§ **RECORDS SUPPLIED**

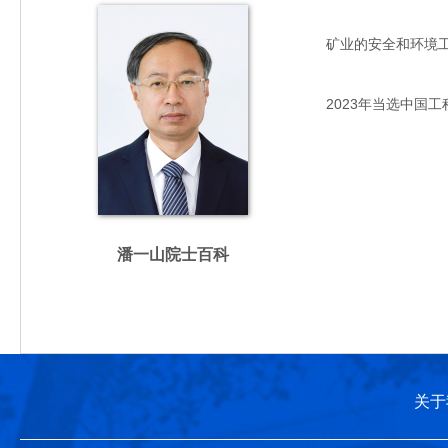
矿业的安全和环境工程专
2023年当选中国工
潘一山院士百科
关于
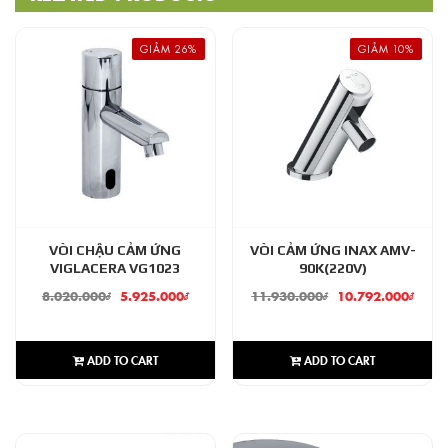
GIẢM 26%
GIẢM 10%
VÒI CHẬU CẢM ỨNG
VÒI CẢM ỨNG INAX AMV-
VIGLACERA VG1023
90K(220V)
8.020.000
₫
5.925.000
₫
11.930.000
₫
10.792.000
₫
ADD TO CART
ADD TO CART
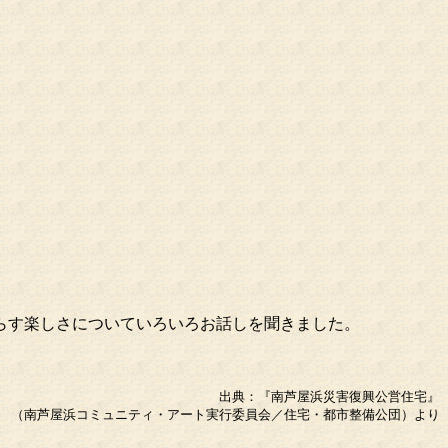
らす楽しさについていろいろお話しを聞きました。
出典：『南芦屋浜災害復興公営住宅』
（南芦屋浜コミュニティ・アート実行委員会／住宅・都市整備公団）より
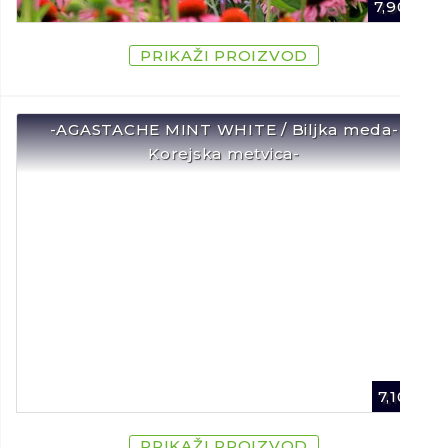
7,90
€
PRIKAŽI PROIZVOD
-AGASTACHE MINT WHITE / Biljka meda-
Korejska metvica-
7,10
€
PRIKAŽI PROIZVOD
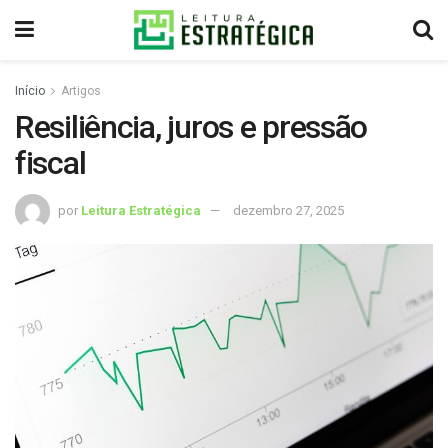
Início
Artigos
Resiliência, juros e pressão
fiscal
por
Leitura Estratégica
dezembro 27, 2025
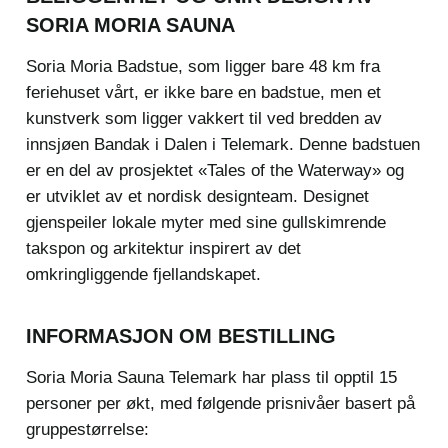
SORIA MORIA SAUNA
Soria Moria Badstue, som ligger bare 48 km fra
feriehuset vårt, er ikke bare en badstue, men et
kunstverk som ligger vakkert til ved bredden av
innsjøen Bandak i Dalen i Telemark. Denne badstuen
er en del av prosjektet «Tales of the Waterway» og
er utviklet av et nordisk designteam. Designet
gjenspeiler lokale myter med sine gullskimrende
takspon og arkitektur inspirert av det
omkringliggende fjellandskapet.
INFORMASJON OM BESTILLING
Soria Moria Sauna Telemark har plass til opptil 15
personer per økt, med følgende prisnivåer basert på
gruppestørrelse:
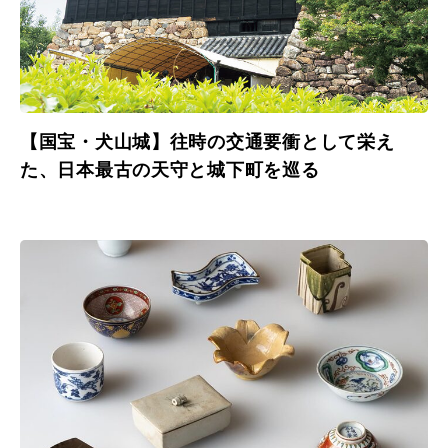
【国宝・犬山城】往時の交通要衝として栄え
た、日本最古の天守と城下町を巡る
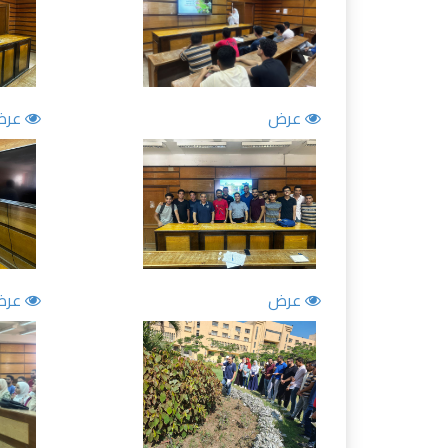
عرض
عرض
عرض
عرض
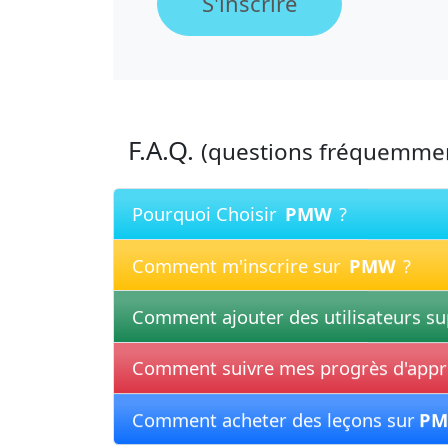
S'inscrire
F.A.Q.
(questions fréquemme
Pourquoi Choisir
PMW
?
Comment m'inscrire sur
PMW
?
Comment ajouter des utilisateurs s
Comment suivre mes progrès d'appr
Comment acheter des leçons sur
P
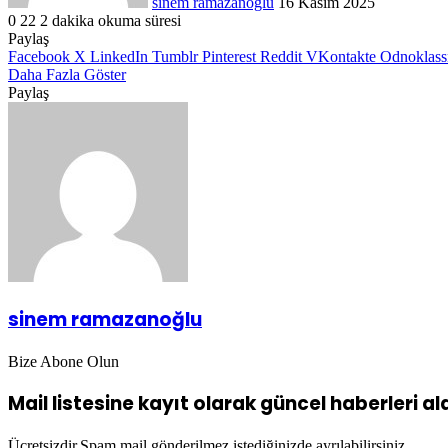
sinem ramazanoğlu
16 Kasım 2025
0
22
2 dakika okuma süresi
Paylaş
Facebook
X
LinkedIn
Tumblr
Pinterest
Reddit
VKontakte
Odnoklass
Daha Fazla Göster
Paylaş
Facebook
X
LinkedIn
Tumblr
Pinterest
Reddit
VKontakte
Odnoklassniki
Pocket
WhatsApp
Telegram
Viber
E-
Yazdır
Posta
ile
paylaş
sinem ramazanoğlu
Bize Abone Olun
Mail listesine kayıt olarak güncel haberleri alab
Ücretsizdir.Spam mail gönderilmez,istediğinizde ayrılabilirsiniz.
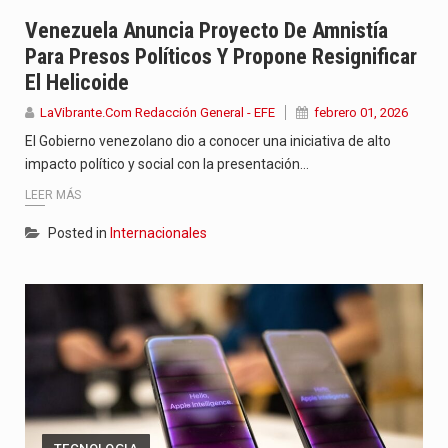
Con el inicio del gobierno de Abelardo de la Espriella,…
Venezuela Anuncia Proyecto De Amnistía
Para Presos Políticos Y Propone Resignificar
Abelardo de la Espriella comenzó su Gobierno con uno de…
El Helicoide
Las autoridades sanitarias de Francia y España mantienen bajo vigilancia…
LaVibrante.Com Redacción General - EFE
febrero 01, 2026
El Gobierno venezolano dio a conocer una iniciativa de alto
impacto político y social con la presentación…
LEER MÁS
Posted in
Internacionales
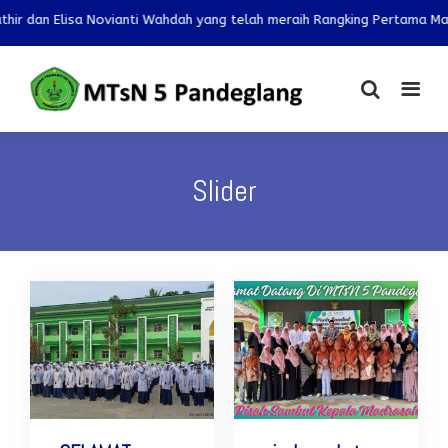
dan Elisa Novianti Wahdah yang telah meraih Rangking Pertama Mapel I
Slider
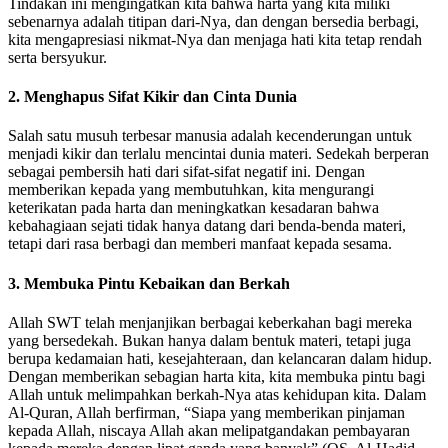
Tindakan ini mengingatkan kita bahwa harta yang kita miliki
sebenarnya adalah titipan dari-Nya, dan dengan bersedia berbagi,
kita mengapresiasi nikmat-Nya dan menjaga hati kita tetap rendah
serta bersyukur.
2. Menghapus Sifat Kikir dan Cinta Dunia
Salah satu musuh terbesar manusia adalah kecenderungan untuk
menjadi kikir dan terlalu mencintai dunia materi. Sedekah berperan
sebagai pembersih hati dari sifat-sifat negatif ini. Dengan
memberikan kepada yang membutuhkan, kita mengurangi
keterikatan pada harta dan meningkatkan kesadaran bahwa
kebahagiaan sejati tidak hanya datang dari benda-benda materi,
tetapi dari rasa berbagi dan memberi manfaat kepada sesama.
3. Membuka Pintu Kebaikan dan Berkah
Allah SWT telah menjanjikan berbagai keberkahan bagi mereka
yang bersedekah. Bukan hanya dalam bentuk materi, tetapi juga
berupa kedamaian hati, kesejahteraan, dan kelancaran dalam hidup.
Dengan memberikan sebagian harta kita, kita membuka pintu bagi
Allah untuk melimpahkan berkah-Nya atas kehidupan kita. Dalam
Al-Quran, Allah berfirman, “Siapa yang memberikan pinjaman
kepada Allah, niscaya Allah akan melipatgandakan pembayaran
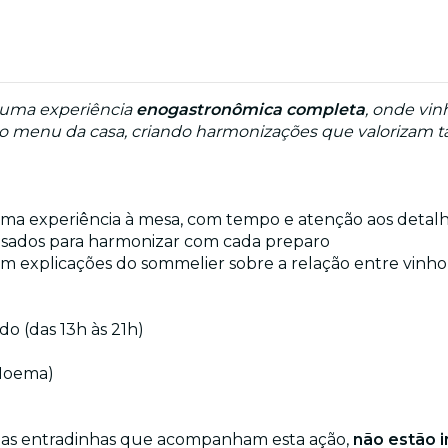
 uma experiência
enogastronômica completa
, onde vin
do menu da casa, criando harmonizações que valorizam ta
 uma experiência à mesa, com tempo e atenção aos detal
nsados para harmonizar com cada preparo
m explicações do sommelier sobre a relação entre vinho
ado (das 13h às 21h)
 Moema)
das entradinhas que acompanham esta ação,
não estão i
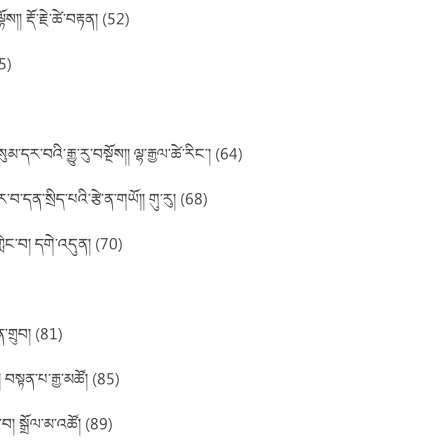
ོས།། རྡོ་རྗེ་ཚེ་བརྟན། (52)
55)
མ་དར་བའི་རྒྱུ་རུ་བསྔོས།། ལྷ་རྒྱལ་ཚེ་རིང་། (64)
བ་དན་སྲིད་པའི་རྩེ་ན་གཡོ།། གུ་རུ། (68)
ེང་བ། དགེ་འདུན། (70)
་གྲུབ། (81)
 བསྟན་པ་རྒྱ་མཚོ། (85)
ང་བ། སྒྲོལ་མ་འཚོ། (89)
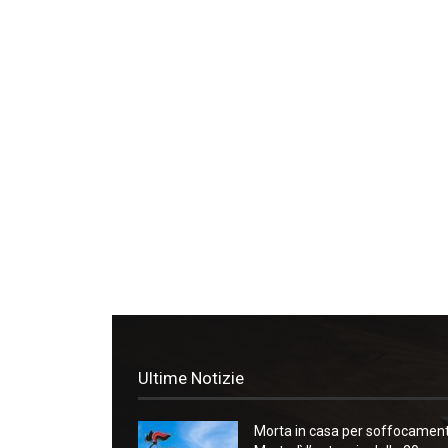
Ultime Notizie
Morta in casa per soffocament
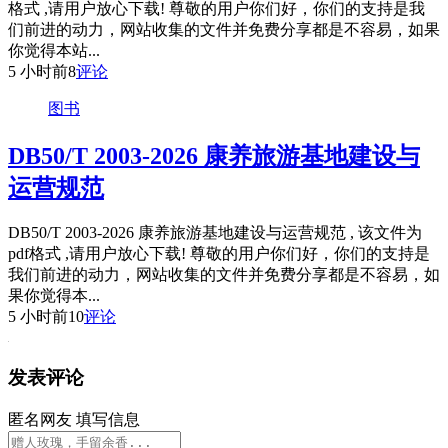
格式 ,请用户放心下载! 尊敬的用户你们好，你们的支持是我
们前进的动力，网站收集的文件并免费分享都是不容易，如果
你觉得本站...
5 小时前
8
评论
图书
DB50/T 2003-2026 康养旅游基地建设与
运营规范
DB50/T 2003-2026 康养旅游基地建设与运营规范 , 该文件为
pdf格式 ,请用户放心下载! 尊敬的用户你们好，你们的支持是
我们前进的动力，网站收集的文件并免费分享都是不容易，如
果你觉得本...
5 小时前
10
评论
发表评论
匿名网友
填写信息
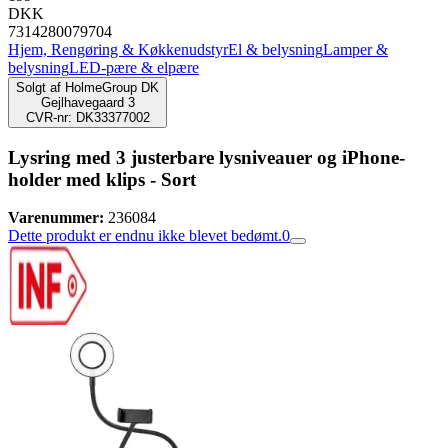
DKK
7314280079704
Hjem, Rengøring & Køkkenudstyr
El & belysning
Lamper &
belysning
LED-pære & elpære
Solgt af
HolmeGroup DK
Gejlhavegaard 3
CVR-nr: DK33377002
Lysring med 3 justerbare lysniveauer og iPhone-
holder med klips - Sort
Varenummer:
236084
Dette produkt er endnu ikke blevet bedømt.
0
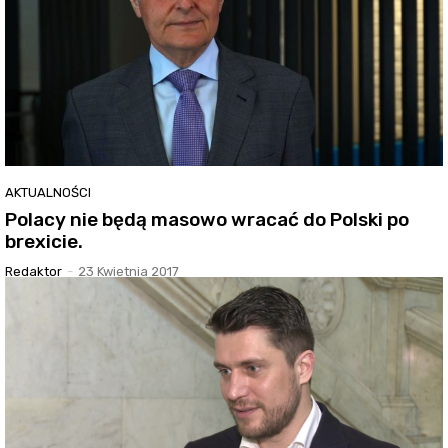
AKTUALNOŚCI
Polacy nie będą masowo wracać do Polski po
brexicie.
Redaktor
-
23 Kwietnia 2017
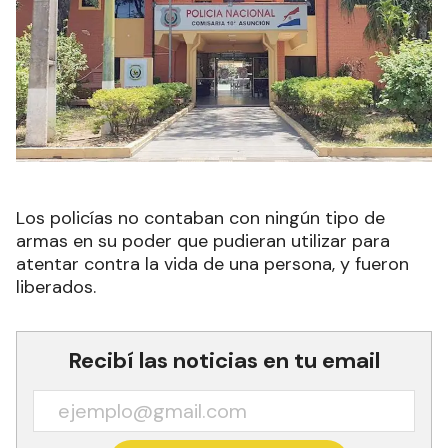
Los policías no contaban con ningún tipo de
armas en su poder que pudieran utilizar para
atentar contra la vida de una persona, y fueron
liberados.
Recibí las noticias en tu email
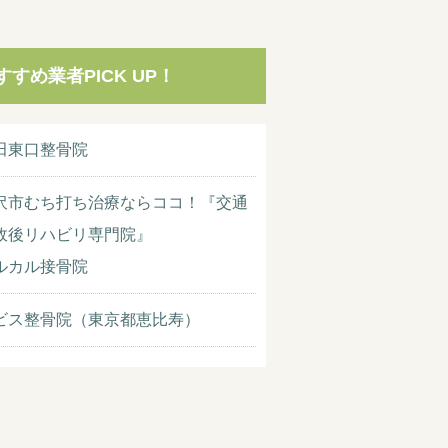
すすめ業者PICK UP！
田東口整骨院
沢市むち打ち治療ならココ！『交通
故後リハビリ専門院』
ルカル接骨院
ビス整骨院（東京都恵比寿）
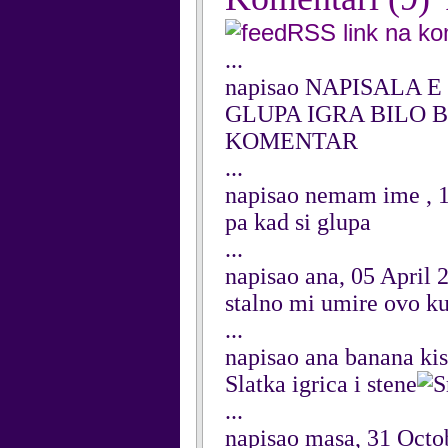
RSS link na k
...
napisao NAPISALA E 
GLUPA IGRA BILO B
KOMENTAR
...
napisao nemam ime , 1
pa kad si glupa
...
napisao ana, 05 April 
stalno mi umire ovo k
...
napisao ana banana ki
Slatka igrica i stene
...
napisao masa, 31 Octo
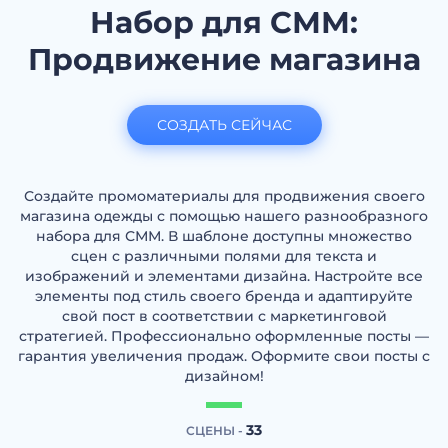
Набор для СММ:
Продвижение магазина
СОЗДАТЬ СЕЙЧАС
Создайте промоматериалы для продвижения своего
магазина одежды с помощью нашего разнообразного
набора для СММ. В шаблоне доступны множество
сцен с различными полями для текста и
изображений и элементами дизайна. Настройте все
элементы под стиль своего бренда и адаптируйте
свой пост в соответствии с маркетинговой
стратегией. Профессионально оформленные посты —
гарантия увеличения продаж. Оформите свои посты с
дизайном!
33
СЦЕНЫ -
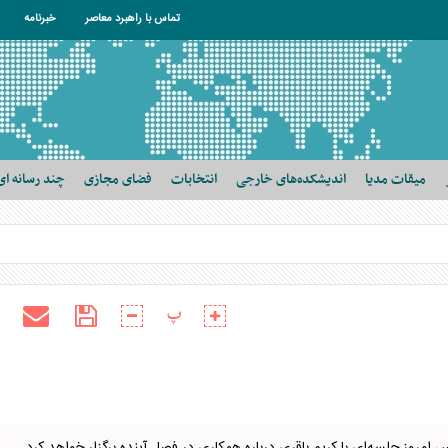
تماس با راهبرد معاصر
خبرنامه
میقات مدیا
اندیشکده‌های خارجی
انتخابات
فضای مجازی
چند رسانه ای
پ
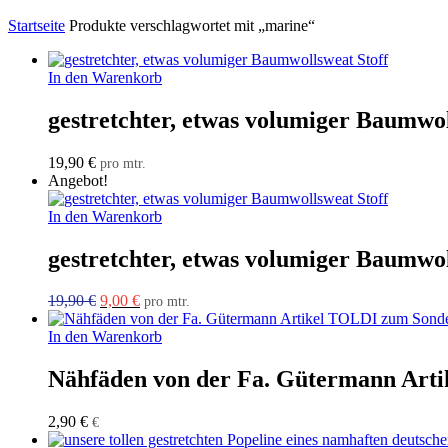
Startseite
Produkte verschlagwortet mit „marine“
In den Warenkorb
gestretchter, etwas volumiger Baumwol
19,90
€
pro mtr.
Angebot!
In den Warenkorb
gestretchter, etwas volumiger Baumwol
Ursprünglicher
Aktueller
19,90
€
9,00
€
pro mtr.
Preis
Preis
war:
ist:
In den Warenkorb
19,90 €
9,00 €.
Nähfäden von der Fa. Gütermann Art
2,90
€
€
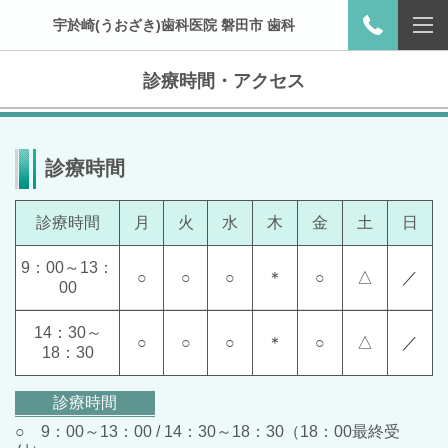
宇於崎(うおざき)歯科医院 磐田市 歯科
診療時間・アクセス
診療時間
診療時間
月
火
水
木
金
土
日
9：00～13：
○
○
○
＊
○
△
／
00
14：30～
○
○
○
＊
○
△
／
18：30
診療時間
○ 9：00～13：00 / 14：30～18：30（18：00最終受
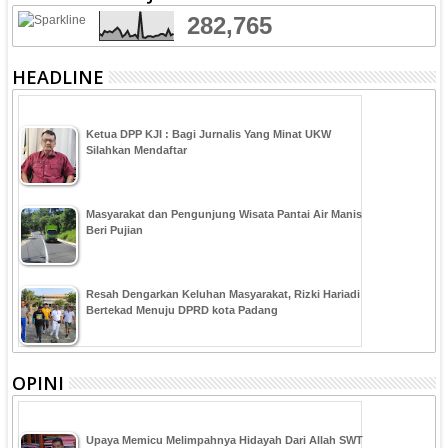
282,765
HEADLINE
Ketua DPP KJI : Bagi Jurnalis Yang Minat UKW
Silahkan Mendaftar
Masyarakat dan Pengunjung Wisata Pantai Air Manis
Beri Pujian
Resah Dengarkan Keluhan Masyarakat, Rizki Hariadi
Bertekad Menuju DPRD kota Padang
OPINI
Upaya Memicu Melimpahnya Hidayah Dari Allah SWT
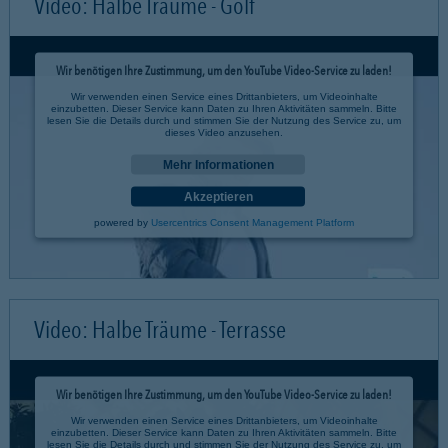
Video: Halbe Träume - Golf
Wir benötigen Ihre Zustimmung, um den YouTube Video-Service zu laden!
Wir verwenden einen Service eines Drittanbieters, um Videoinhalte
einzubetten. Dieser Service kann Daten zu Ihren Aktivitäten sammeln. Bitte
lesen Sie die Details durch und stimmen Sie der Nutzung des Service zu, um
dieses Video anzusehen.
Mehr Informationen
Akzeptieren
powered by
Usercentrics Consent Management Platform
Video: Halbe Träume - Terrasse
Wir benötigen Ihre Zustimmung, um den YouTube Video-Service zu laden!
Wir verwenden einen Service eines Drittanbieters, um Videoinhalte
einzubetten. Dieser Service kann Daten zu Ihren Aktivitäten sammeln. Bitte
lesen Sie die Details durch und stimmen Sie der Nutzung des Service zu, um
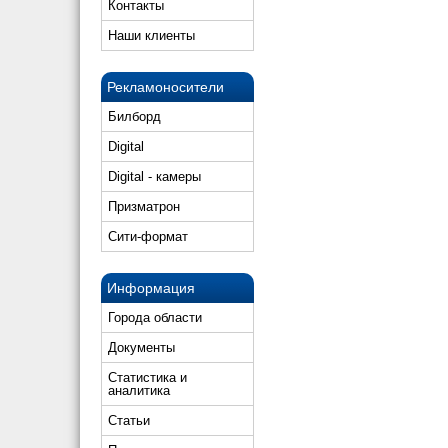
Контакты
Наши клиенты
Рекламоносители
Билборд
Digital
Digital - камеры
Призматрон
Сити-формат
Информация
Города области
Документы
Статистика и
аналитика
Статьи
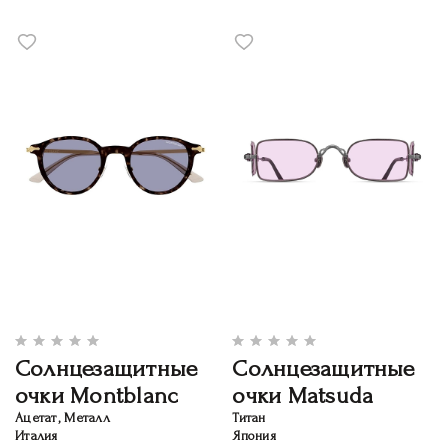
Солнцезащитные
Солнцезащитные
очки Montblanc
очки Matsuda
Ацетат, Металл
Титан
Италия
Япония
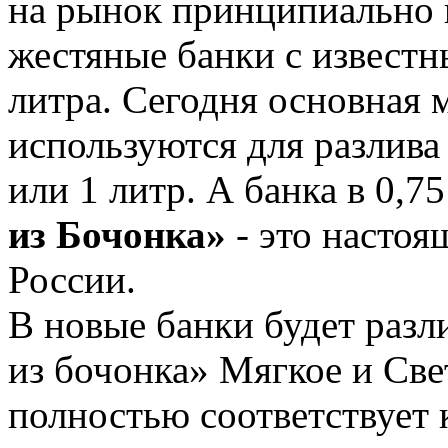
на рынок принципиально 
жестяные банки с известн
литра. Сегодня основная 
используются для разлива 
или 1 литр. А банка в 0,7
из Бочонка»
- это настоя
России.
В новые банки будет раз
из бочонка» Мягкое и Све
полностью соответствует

§ **REQUIRED ACTION**
Give the count of lines above that include the word "kita", stating no other information.

§ **TASK ANSWER**
5